20 ans de réclusion criminelle requis contre Georges Zou et 6 à 8 ans contre son ex-compagne
Ce vendredi 27 mars après-midi, l’avocat général a rendu ses réquisitions dans l’affaire Georges Zou. Le ministère public a réclamé des peines fermes à l'encontre de l'accusé et de son ex-compagne, Claude P.
Ce vendredi 27 mars après-midi, l’avocat général a rendu ses réquisitions devant la cour criminelle de Fort-de-France. Le ministère public a réclamé de lourdes sanctions à l'encontre de Georges Zou et de son ex-compagne, Claude P.
Des peines lourdes
L'annonce était attendue par toutes les parties.

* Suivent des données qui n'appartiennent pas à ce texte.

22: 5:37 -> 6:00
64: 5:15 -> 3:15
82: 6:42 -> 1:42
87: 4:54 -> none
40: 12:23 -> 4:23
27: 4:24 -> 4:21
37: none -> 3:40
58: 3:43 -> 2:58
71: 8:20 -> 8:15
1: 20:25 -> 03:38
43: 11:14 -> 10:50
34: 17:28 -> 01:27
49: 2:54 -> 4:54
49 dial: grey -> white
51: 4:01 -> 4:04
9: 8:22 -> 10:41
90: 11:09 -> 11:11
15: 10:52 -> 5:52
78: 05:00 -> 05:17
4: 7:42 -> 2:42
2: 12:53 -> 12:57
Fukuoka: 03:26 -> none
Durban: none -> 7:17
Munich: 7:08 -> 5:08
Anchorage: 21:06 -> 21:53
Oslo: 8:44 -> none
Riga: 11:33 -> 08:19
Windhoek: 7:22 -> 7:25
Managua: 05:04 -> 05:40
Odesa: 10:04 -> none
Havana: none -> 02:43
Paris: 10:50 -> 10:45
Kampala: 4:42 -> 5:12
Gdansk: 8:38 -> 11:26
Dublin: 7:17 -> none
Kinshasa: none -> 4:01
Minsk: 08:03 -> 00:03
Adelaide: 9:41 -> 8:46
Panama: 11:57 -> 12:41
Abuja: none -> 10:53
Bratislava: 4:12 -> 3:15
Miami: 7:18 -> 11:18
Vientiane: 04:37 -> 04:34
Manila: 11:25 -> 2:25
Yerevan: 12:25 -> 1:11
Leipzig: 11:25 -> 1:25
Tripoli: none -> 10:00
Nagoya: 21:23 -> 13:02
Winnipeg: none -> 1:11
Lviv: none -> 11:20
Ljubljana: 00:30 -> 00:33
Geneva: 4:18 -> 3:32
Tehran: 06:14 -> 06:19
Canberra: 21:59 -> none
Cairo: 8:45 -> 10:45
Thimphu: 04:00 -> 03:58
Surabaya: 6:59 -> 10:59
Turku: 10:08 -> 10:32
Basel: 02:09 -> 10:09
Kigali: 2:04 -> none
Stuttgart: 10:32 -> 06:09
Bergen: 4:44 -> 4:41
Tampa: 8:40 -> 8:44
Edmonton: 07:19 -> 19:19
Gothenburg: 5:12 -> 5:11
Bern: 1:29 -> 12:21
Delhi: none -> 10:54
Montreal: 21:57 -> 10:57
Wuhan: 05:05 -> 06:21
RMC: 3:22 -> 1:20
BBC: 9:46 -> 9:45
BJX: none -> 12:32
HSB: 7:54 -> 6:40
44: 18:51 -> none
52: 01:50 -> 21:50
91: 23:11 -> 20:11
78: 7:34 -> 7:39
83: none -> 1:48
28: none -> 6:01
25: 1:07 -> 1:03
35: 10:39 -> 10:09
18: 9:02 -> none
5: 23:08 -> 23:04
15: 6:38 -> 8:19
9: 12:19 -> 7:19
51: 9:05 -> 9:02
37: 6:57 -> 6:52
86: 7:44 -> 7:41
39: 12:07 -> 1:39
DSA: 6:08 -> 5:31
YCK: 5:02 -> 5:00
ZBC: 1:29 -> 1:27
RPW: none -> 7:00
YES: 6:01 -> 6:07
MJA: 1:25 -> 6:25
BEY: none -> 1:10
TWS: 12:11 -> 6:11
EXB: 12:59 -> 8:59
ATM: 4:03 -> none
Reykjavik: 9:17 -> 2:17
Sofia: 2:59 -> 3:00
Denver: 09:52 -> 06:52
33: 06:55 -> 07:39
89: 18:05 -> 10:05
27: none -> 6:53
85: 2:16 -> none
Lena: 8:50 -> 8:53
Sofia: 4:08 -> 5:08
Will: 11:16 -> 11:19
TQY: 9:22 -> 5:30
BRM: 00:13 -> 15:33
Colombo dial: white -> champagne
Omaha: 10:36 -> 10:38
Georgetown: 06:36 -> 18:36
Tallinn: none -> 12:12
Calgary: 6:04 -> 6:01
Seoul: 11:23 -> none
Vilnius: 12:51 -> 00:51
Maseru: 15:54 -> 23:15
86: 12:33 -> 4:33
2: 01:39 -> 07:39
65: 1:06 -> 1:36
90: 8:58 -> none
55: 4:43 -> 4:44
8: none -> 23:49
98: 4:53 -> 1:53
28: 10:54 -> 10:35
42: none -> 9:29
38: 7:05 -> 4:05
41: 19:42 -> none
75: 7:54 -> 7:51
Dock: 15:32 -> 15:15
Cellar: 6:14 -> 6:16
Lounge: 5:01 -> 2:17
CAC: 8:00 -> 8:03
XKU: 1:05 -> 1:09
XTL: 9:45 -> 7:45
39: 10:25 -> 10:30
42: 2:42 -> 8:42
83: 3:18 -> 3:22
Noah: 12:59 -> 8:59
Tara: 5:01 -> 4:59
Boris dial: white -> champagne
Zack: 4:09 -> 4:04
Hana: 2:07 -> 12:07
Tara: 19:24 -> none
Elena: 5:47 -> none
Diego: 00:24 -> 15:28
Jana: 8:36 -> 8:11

Pour les faits de viols et de violences qui lui sont reprochés, l'avocat général a requis à l'encontre de Georges Zou une peine de 20 ans de réclusion criminelle.
Concernant son ex-compagne, Claude P., poursuivie pour sa complicité dans le calvaire subi par sa propre fille, le parquet a réclamé 6 à 8 ans de réclusion criminelle.
Pour les faits de scarifications et de violences, l'avocat général a demandé la requalification en violence avec arme, sans ITT et par conjoint.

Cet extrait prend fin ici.